:: EXERCISE PROMPT ::
Your response should consist of one number, the count of lines below that contain "without".

:: Data items ::
------------------------
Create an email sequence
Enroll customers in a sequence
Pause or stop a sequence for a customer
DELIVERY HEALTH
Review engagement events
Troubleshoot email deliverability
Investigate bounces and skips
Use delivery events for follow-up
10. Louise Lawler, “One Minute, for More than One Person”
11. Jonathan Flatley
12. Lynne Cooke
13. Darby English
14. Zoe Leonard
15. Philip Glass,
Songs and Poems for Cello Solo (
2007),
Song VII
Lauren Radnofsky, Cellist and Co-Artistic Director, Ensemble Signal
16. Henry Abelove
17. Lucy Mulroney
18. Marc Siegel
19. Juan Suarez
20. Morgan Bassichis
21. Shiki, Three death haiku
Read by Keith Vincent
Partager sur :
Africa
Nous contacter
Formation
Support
------------------------
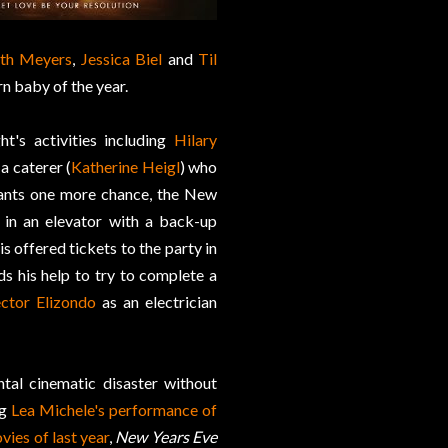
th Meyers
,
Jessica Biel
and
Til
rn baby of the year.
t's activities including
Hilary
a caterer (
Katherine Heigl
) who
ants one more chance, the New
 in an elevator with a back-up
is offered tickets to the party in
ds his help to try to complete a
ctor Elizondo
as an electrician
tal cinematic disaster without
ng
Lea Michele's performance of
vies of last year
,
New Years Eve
------------------------
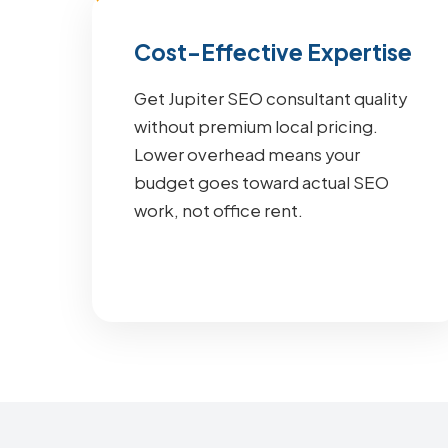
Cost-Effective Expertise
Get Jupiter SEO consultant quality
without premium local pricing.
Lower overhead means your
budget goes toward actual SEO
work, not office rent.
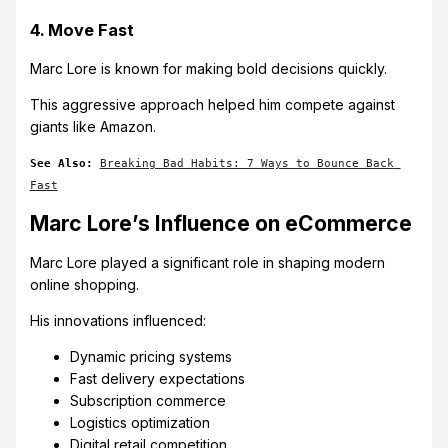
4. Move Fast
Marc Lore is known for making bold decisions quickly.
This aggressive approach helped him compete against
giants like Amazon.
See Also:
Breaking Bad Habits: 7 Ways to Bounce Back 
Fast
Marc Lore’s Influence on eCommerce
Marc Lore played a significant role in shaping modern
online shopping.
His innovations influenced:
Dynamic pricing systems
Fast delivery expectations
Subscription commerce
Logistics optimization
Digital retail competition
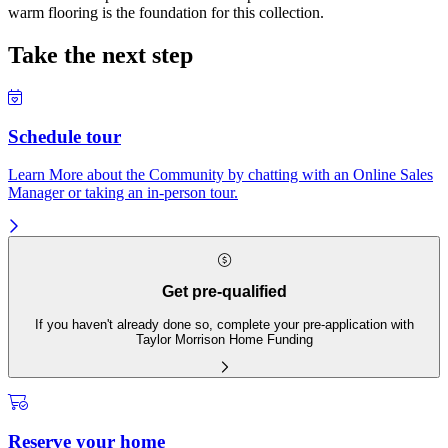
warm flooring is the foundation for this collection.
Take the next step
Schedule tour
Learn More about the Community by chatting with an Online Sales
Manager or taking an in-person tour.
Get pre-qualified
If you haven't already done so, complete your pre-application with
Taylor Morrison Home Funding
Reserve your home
------------------------
:: OUTPUT FOR THIS TASK ::
2